Synagogue in Bershad, Ukraine

The Bershad Synagogue is an Orthodox Jewish synagogue, located on Narodna Street, in Bershad, in the Vinnytsia Oblast of Ukraine. Built in the beginning of the 19th century, it is one of the very few synagogues in Ukraine that was neither destroyed during World War II nor closed by the Soviet authorities in the years after the war.

The synagogue is still used by the small Jewish community of Bershad that worships in the Ashkenazi rite. It is not to be confused with the magnificent Great Synagogue, which does no longer exist.

== Architecture ==
The walls of the synagogue are wattle and daub and white-washed, looking like a common rural building. Its outer dimensions are approximately 21 m in length and 12 m in width, the height to the cornice is c. 3.3 m with a total height of 6 m.
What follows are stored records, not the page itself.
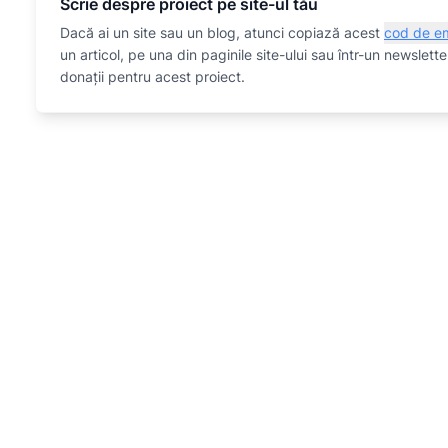
Scrie despre proiect pe site-ul tău
Dacă ai un site sau un blog, atunci copiază acest
cod de e
un articol, pe una din paginile site-ului sau într-un newslet
donații pentru acest proiect.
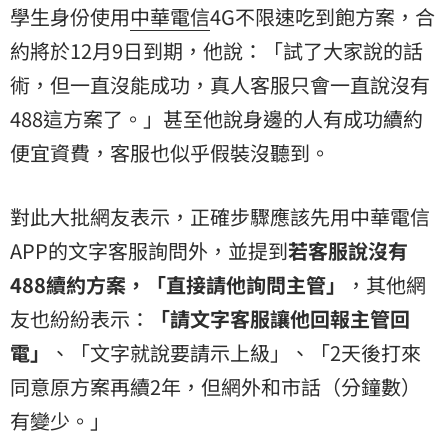
學生身份使用
中華電信
4G不限速吃到飽方案，合
約將於12月9日到期，他說：「試了大家說的話
術，但一直沒能成功，真人客服只會一直說沒有
488這方案了。」甚至他說身邊的人有成功續約
便宜資費，客服也似乎假裝沒聽到。
對此大批網友表示，正確步驟應該先用中華電信
APP的文字客服詢問外，並提到
若客服說沒有
488續約方案，「直接請他詢問主管」
，其他網
友也紛紛表示：
「請文字客服讓他回報主管回
電」
、「文字就說要請示上級」、「2天後打來
同意原方案再續2年，但網外和市話（分鐘數）
有變少。」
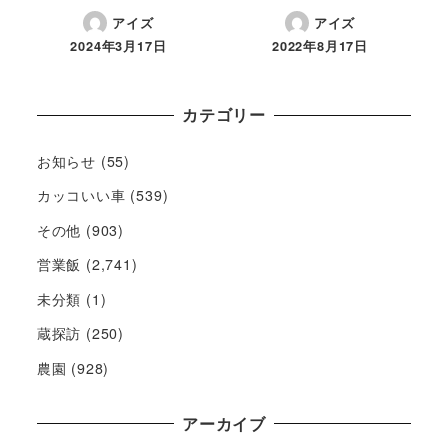
アイズ
アイズ
2024年3月17日
2022年8月17日
カテゴリー
お知らせ
(55)
カッコいい車
(539)
その他
(903)
営業飯
(2,741)
未分類
(1)
蔵探訪
(250)
農園
(928)
アーカイブ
The synagogue has two main rooms: the men's prayer hall and a western room, which is 2-tired and contains the women's section and perhaps living quarters. An inner wall separates the two rooms.

There are eight wooden columns that support the two large wooden beams of the ceiling. The columns divide the space of the prayer hall into three naves. The Bimah has a simple, square, wooden construction. It is surrounded by four round wooden columns, sits in the centre of the prayer hall and is elevated by one step. Above it on the ceiling is a large Star of David. The Holy Ark, a carved wooden closet, is situated on the western wall. There is no niche for the Tora Ark.